• Required action:
From the entries that follow, copy exactly the lines beginning at the line holding "ed at indsamle" and continuing through the line holding "besøgstid og lavere".

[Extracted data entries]
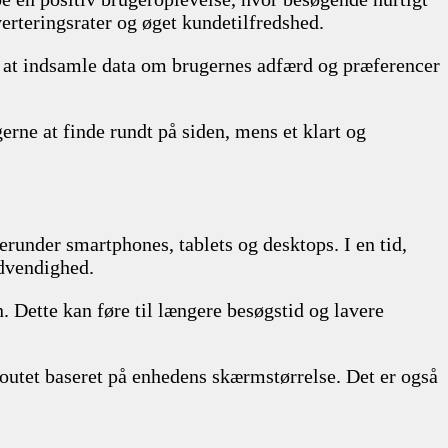
verteringsrater og øget kundetilfredshed.
ed at indsamle data om brugernes adfærd og præferencer
gerne at finde rundt på siden, mens et klart og
erunder smartphones, tablets og desktops. I en tid,
ødvendighed.
. Dette kan føre til længere besøgstid og lavere
utet baseret på enhedens skærmstørrelse. Det er også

• Solution to this problem:
ed at indsamle data om brugernes adfærd og præferencer
gerne at finde rundt på siden, mens et klart og
erunder smartphones, tablets og desktops. I en tid,
ødvendighed.
. Dette kan føre til længere besøgstid og lavere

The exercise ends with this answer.